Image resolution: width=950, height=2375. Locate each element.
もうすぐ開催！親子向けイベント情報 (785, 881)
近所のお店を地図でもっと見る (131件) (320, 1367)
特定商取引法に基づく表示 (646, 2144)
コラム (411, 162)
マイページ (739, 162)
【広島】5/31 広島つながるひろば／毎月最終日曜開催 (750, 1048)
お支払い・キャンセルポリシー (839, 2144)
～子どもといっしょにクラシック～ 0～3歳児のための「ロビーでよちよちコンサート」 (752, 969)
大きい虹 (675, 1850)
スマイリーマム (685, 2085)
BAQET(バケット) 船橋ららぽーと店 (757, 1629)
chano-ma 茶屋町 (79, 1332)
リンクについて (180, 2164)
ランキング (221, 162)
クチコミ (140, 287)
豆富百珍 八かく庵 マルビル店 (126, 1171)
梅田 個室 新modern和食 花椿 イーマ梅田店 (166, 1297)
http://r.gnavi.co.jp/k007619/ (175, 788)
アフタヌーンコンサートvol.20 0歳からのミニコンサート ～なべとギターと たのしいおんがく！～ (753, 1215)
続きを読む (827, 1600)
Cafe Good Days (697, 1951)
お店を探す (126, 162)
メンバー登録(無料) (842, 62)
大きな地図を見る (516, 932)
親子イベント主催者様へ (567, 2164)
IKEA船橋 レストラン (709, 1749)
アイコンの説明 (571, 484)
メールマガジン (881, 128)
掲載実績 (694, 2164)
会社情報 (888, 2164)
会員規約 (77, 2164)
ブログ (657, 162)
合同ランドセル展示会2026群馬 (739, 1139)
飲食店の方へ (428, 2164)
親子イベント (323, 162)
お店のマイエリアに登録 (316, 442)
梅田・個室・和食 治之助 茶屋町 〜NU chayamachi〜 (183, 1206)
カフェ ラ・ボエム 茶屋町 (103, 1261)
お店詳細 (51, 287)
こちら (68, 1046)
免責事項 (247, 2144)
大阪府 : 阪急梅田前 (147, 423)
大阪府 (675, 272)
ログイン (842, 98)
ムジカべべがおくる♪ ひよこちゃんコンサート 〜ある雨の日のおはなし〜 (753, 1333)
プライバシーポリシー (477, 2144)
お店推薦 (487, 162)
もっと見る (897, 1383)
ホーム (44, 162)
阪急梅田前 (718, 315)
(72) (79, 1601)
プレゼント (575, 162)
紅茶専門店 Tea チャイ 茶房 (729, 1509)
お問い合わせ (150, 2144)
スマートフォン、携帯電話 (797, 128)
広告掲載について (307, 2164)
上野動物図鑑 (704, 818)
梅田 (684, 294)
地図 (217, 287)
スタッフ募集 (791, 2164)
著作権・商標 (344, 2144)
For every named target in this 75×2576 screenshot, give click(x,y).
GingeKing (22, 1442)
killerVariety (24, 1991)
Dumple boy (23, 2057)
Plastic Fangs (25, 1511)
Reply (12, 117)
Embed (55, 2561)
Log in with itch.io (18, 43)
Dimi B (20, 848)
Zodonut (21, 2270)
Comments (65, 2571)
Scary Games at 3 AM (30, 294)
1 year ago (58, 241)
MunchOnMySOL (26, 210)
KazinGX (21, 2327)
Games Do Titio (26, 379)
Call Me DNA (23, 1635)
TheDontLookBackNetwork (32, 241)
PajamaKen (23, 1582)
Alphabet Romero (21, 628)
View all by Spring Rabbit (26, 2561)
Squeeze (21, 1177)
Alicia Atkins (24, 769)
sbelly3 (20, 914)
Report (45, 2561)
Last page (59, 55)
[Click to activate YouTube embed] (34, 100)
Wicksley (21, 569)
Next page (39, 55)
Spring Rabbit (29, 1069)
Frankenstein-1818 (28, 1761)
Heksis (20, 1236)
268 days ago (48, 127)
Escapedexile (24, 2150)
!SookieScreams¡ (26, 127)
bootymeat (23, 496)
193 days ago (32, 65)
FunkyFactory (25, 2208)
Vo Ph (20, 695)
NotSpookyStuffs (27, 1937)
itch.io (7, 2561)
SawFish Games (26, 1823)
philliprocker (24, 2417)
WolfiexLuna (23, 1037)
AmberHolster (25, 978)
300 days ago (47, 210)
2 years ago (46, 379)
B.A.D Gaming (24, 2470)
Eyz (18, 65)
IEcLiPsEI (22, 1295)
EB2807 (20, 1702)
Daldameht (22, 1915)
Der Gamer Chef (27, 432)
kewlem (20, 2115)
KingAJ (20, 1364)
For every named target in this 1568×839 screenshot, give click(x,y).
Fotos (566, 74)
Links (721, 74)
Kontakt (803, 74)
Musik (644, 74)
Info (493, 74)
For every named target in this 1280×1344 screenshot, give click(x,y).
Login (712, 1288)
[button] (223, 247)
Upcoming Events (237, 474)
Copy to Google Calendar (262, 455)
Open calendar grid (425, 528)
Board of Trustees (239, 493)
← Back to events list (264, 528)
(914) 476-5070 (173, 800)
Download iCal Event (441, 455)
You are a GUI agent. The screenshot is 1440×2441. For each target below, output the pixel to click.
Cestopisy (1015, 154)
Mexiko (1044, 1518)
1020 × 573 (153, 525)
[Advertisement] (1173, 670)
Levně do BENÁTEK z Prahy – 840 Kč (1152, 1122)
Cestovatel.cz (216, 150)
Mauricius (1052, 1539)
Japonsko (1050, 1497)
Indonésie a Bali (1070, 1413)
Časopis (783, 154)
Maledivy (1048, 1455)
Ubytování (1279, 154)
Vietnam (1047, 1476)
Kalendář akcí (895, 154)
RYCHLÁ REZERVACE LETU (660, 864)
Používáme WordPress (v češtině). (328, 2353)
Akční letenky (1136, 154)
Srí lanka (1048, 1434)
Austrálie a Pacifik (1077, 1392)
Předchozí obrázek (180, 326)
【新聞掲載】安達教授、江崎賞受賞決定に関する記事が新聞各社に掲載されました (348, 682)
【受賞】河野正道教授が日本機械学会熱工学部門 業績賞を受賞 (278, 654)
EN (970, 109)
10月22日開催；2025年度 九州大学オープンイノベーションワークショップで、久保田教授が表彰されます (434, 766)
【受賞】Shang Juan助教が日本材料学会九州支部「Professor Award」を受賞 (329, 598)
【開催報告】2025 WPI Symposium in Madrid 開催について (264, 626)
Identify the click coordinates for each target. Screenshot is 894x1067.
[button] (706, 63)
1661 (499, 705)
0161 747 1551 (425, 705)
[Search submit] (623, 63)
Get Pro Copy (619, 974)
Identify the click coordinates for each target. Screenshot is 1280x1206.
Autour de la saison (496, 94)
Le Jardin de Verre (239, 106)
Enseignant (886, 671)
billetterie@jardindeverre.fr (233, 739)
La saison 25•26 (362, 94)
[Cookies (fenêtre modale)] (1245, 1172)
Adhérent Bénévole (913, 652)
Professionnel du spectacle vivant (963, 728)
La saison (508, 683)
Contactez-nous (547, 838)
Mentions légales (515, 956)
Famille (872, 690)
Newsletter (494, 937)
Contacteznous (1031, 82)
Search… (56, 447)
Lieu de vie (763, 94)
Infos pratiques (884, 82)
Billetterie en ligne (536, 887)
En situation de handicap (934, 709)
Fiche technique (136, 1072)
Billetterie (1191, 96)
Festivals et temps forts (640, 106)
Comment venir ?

....

**WORK ORDER:** Please copy the lines above from the line with "Copy to Google Calendar (262, 455)" up to and including the line with "Get Pro Copy (619, 974)", exactly as written and with nothing else.

**ANSWER BOX:**
Copy to Google Calendar (262, 455)
Open calendar grid (425, 528)
Board of Trustees (239, 493)
← Back to events list (264, 528)
(914) 476-5070 (173, 800)
Download iCal Event (441, 455)
You are a GUI agent. The screenshot is 1440×2441. For each target below, output the pixel to click.
Cestopisy (1015, 154)
Mexiko (1044, 1518)
1020 × 573 (153, 525)
[Advertisement] (1173, 670)
Levně do BENÁTEK z Prahy – 840 Kč (1152, 1122)
Cestovatel.cz (216, 150)
Mauricius (1052, 1539)
Japonsko (1050, 1497)
Indonésie a Bali (1070, 1413)
Časopis (783, 154)
Maledivy (1048, 1455)
Ubytování (1279, 154)
Vietnam (1047, 1476)
Kalendář akcí (895, 154)
RYCHLÁ REZERVACE LETU (660, 864)
Používáme WordPress (v češtině). (328, 2353)
Akční letenky (1136, 154)
Srí lanka (1048, 1434)
Austrálie a Pacifik (1077, 1392)
Předchozí obrázek (180, 326)
【新聞掲載】安達教授、江崎賞受賞決定に関する記事が新聞各社に掲載されました (348, 682)
【受賞】河野正道教授が日本機械学会熱工学部門 業績賞を受賞 (278, 654)
EN (970, 109)
10月22日開催；2025年度 九州大学オープンイノベーションワークショップで、久保田教授が表彰されます (434, 766)
【受賞】Shang Juan助教が日本材料学会九州支部「Professor Award」を受賞 (329, 598)
【開催報告】2025 WPI Symposium in Madrid 開催について (264, 626)
Identify the click coordinates for each target. Screenshot is 894x1067.
[button] (706, 63)
1661 (499, 705)
0161 747 1551 (425, 705)
[Search submit] (623, 63)
Get Pro Copy (619, 974)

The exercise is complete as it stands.